● Directions for this task
Your answer should be the exact lines of the records, starting with the one containing "[kanał rss grma.pl] (207, 2272)" and running to the end.

● Dataset content
::::

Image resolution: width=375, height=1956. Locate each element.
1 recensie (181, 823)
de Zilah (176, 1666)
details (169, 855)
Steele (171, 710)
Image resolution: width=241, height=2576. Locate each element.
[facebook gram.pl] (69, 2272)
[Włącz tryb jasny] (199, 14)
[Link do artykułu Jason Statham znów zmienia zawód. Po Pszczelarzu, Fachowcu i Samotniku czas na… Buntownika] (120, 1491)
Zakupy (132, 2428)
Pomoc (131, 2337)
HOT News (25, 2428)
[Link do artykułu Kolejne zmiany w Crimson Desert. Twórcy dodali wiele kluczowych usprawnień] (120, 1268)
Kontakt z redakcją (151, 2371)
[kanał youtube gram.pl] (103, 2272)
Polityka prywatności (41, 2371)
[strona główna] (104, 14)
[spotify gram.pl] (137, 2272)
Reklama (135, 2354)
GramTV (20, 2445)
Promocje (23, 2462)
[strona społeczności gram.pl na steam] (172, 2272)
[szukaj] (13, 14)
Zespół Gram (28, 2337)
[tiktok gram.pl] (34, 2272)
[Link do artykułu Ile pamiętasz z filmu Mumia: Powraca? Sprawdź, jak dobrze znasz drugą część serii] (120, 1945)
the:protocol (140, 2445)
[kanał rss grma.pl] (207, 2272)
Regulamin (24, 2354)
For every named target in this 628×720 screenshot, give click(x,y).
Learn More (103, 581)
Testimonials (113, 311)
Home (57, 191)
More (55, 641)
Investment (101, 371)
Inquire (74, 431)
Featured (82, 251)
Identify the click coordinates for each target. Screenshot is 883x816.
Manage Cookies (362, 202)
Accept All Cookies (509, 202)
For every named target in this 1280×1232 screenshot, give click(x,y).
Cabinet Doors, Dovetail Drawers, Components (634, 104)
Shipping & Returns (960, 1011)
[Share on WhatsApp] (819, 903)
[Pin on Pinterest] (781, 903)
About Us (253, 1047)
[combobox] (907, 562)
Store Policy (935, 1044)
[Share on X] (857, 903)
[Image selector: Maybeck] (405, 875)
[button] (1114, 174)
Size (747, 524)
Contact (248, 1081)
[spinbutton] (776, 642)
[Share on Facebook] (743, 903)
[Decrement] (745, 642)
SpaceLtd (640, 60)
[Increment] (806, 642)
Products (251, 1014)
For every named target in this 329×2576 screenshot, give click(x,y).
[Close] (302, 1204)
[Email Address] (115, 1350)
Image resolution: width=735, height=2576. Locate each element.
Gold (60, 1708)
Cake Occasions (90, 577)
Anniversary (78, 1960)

::::

● Solution
[kanał rss grma.pl] (207, 2272)
Regulamin (24, 2354)
For every named target in this 628×720 screenshot, give click(x,y).
Learn More (103, 581)
Testimonials (113, 311)
Home (57, 191)
More (55, 641)
Investment (101, 371)
Inquire (74, 431)
Featured (82, 251)
Identify the click coordinates for each target. Screenshot is 883x816.
Manage Cookies (362, 202)
Accept All Cookies (509, 202)
For every named target in this 1280×1232 screenshot, give click(x,y).
Cabinet Doors, Dovetail Drawers, Components (634, 104)
Shipping & Returns (960, 1011)
[Share on WhatsApp] (819, 903)
[Pin on Pinterest] (781, 903)
About Us (253, 1047)
[combobox] (907, 562)
Store Policy (935, 1044)
[Share on X] (857, 903)
[Image selector: Maybeck] (405, 875)
[button] (1114, 174)
Size (747, 524)
Contact (248, 1081)
[spinbutton] (776, 642)
[Share on Facebook] (743, 903)
[Decrement] (745, 642)
SpaceLtd (640, 60)
[Increment] (806, 642)
Products (251, 1014)
For every named target in this 329×2576 screenshot, give click(x,y).
[Close] (302, 1204)
[Email Address] (115, 1350)
Image resolution: width=735, height=2576. Locate each element.
Gold (60, 1708)
Cake Occasions (90, 577)
Anniversary (78, 1960)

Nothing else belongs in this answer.